4.6.  Training Neural Networks and AI Inference for Edge Clouds, Data
      Centers and Planet-Scale Networks

   Neural network training and inference using distributed computing
   systems are the subject of intense research and one of the leading
   target applications in today's communication networks.  [TOPOOPT-MIT]
   [FLEXFLOW-STFORD] [SINGULARITY-MSFT].  To illustrate this use case,
   we will focus our discussion on three types of networks: edge clouds,
   data centers and planet-scale networks.
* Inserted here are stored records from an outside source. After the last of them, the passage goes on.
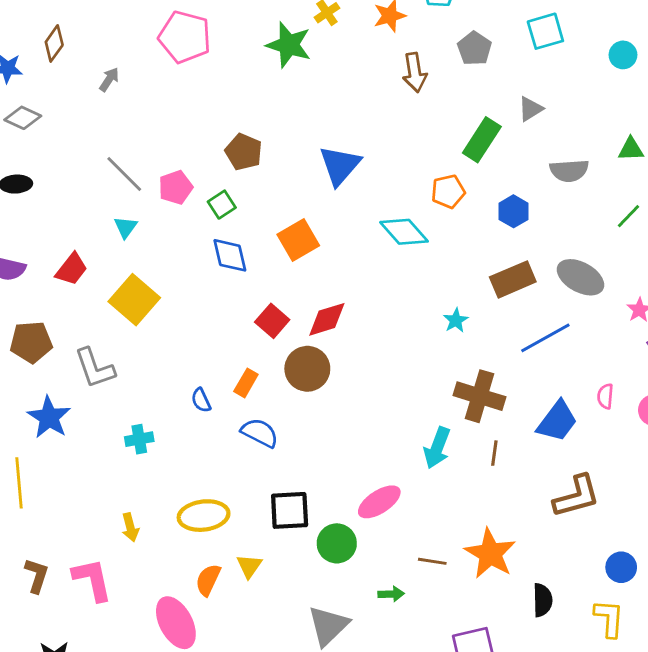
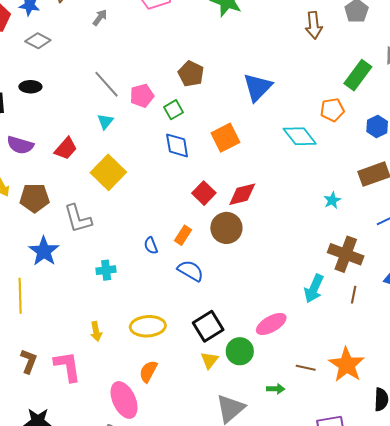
black square: (290, 510) -> (208, 326), turned -32
yellow triangle: (249, 566) -> (210, 360), moved

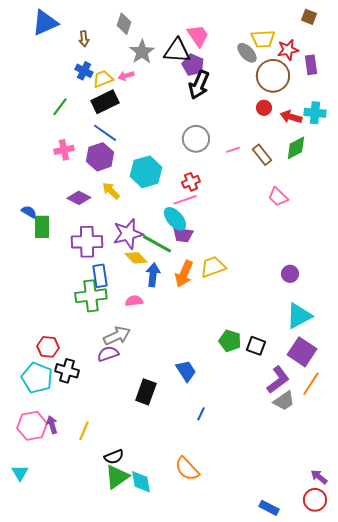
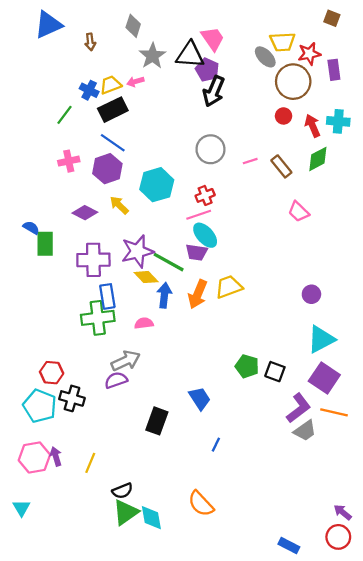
blue cross: (84, 71) -> (89, 90), moved
red arrow: (291, 117) -> (313, 126), turned 50
cyan ellipse: (175, 219) -> (205, 235), moved
orange line: (311, 384) -> (334, 412), turned 70

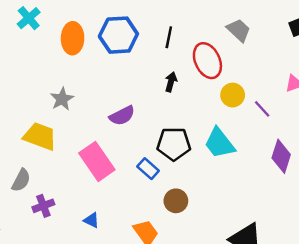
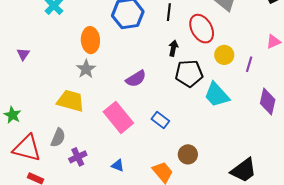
orange ellipse: (73, 38) -> (90, 40), moved
purple line: (262, 109) -> (249, 64), turned 63
black pentagon: (174, 144) -> (189, 73), moved
brown circle: (176, 201) -> (188, 154), moved

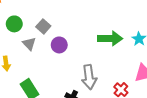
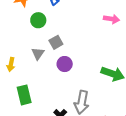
green circle: (14, 24) -> (38, 20), moved

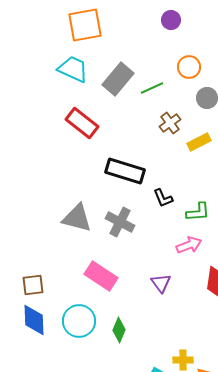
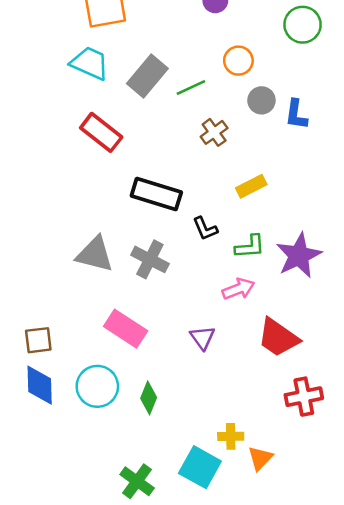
yellow rectangle: (199, 142) -> (251, 186), moved

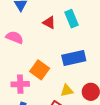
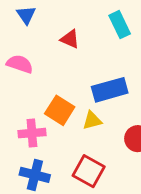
cyan rectangle: (72, 19) -> (120, 25), moved
yellow triangle: (67, 91) -> (92, 120), moved

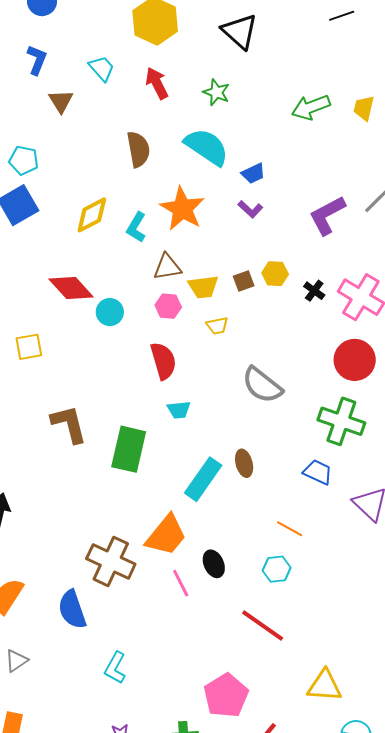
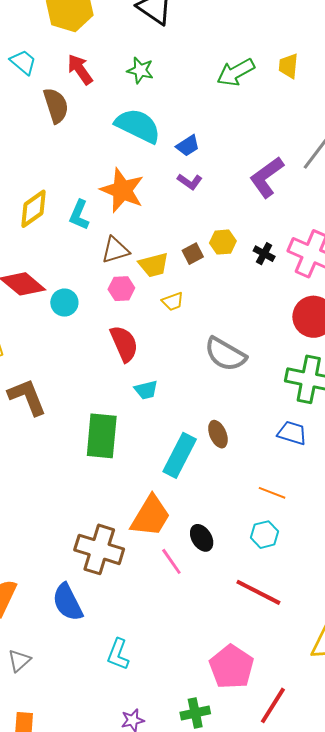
brown semicircle: (138, 149) -> (56, 106), moved
brown L-shape: (69, 424) -> (27, 397), moved

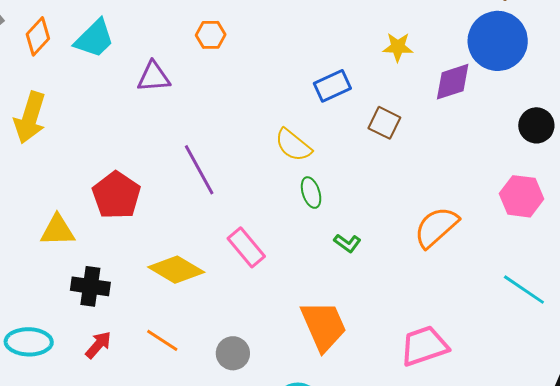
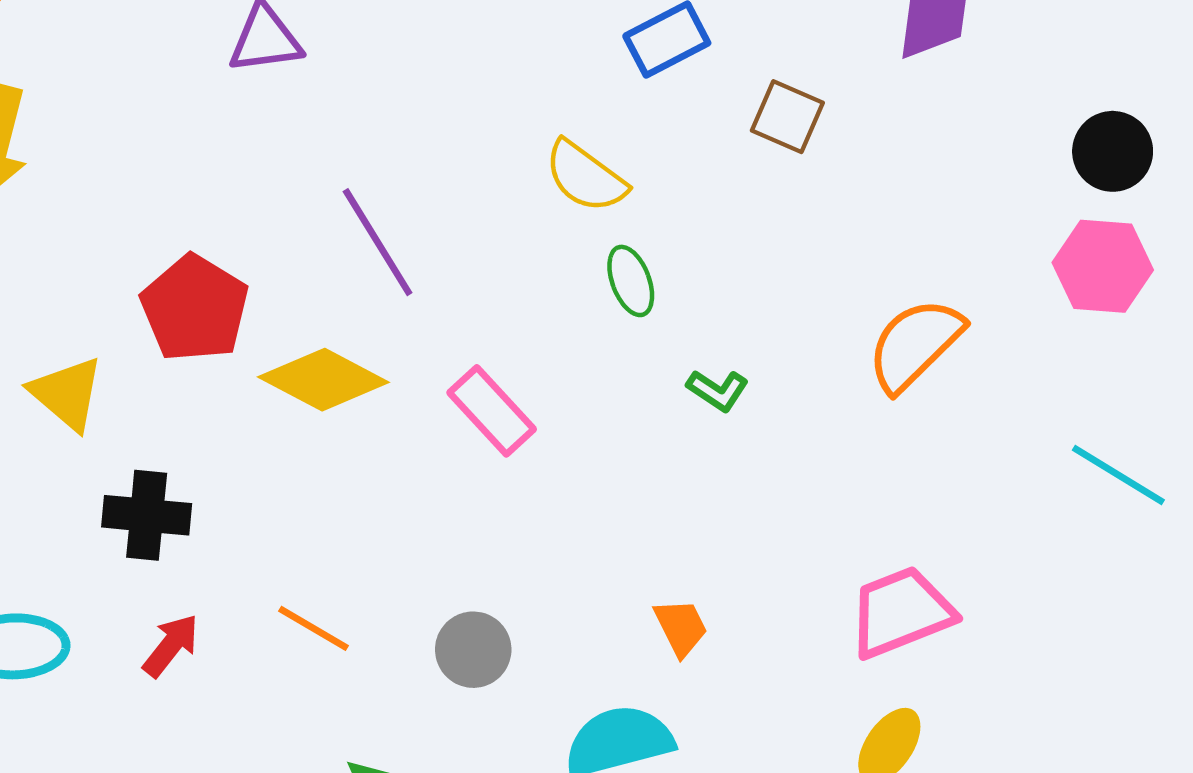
black circle: (536, 125) -> (1113, 151), moved
yellow triangle: (58, 230) -> (67, 393), turned 45
yellow diamond: (176, 270) -> (323, 380), moved
orange trapezoid: (324, 326) -> (681, 627), moved, size x0.5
   5G and Edge Clouds enable for the first time the ability to provide
   intelligence at the edge of the network.  This capability is
   disruptive in that humans and machines will have access to
   unprecedented compute power to perform AI inference in real time.
   For instance, using augmented reality (AR), humans will be able to
   make better informed decisions as they navigate through an
   environment by leveraging AI-inference on video and audio signals
   captured in real time from their user equipments (UEs).  Similarly,
   machines such as vehicles or factory robots will be able to use AI
   inference to optimize their actions.

   Two resources are needed to perform inference: (1) Input data from
   the environment (e.g., image and audio signals captured from a video
   camera) and (2) compute (typically in the form of GPUs and CPUs).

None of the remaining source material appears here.